There is a danger here for you as well.  You are tempted to be offended by Jesus when He is not who you want Him to be.  It is easy to love baby Jesus in the manger in Bethlehem.  Baby Jesus wrapped in swaddling clothes feels like someone you can get your arms around; someone you can control.  Jesus as a baby is attractive because He is not making any demands of you. 

Jesus as the Good Shepherd is also a popular image.  Jesus caring for you, picking you up when you have fallen down, comforting you when things are going badly.  Easter Jesus is popular.  The resurrected Jesus is a great comfort.  Jesus conquers death.  Easter Jesus is a joyous, triumphant Jesus.  It is interesting that the most well-attended worship services each year are Christmas Eve and Easter Sunday.  And this is good and we should indeed celebrate Jesus’ birth and His resurrection.  We should be comforted by Jesus the Good Shepherd.  But there is more to Jesus. 

There is preaching Jesus calling you to repent and believe the Gospel.  There is Sermon on the Mount Jesus teaching, Matthew 5:44 (ESV) 44 … Love your enemies and pray for those who persecute you,”  There is Maundy Thursday and Good Friday Jesus being betrayed and arrested and beaten and mocked and whipped and crowned with thorns and cruelly nailed to the cross to slowly die… for your sins. Maundy Thursday and Good Friday Jesus is offensive because if He is suffering and dying because of your sins.  This is offensive because it means -- that you are a sinner.  Who does Jesus think He is that He dies for your sin?  Who is He to call you to repent of your sin? 

            In our Gospel reading the people are offended by Jesus’ teachings because they do not understand Him.  Jesus says, John 6:51-52 (ESV) 51 I am the living bread that came down from heaven. If anyone eats of this bread, he will live forever. And the bread that I will give for the life of the world is my flesh.”  52 The Jews then disputed among themselves, saying, “How can this man give us his flesh to eat?”  

Eat Jesus’ flesh???  This just doesn’t make sense in the regular, human way of thinking.  You want to think that if you cannot understand something on its face value, it must not be true.  It is easy to fall into this way of thinking.  There are many things that God teaches that do not make logical sense and you are tempted to eliminate anything you cannot understand.  How could God create the world in seven days? That doesn’t make sense.  It must not be true.  How could God cause a global flood, part the Red Sea, take Elijah up to heaven in a flaming chariot?  How could Jesus turn water into wine, heal the sick, raise the dead?  It does not make sense…it must not be true.  How can the water and word in Holy Baptism save you? How can Jesus give His Body and Blood in, with and under the bread and wine of Holy Communion?  It is too easy to forget that God is God and you are not. It is too easy to forget the words of the Prophet Isaiah, Isaiah 55:8 (ESV) 8 For my thoughts are not your thoughts, neither are your ways my ways, declares the Lord. 

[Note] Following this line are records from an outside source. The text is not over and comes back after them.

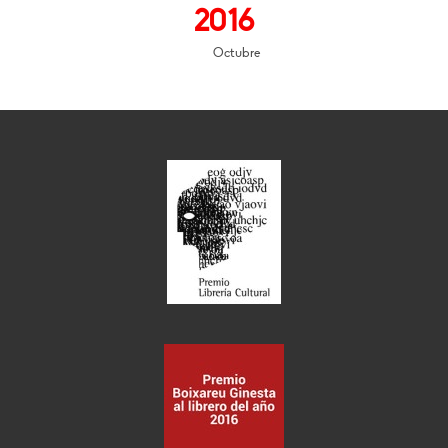
2016
Octubre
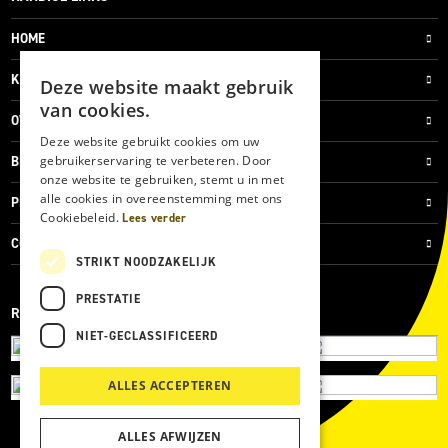
HOME
KLANTENSERVICE
Deze website maakt gebruik
van cookies.
OVER ONS
Deze website gebruikt cookies om uw
gebruikerservaring te verbeteren. Door
BLOG
onze website te gebruiken, stemt u in met
alle cookies in overeenstemming met ons
PRIVACYVERKLARING
Cookiebeleid.
Lees verder
COOKIES
STRIKT NOODZAKELIJK
PRESTATIE
REVIEWMERK
NIET-GECLASSIFICEERD
ALLES ACCEPTEREN
ALLES AFWIJZEN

Jesus is teaching the people in a deep, powerful way.  He is speaking with profound images.  The Lord’s Supper has not yet been established, but that is coming, and we can see foreshadowing here of the eating and drinking of the Body and Blood of Jesus in the Holy Supper.  But what does it mean for Jesus’ followers on that day?  Martin Luther writes about this text, “To eat is synonymous here with to believe.”

            John 6:53–58 (ESV)  53 So Jesus said to them, “Truly, truly, I say to you, unless you eat the flesh of the Son of Man and drink his blood, you have no life in you. 54 Whoever feeds on my flesh and drinks my blood has eternal life, and I will raise him up on the last day. 55 For my flesh is true food, and my blood is true drink. 56 Whoever feeds on my flesh and drinks my blood abides in me, and I in him. 57 As the living Father sent me, and I live because of the Father, so whoever feeds on me, he also will live because of me. 58 This is the bread that came down from heaven, not like the bread the fathers ate, and died. Whoever feeds on this bread will live forever.”  John 6:60 (ESV) 60 When many of his disciples heard it, they said, “This is a hard saying; who can listen to it?”  The word “disciple” here means just any follower of Jesus, not particularly one of the 12. 

Jesus is teaching the people in a deep, powerful way.  He is speaking with profound images.  The Lord’s Supper has not yet been established, but that is coming, and we can see foreshadowing here of the eating and drinking of the Body and Blood of Jesus in the Holy Supper.  But what does it mean for Jesus’ followers on that day?  Martin Luther writes about this text, “To eat is synonymous here with to believe.”[1]

            To eat the bread of life is to believe that Jesus is God in flesh, the Messiah, the Son of the Living God.  Feeding on Jesus’ flesh and blood is to believe He is your Savior from sin and gives you eternal life.  It wouldn’t seem that this could be offensive, but it is.  The offensive part of believing in Jesus is the totality of belief.  You cannot just believe in Jesus a little.  You cannot just believe in Jesus on Sunday morning.  You cannot just believe in Jesus when it is convenient and keep Him tucked away on a shelf the rest of the time.  To believe in Jesus is to be fully reliant on Jesus.  To believe in Jesus is to lose yourself in Him; to lose your autonomy.  Believing in Jesus means you are no longer in charge of you.  You no longer get to do what you want to do, but rather you get to do what you want to do as a believer in Jesus.  This is offensive to your old sinful self who wants to be in charge.  Your old, sinful self wants to call the shots. Your old sinful self is offended that Jesus wants all of you.   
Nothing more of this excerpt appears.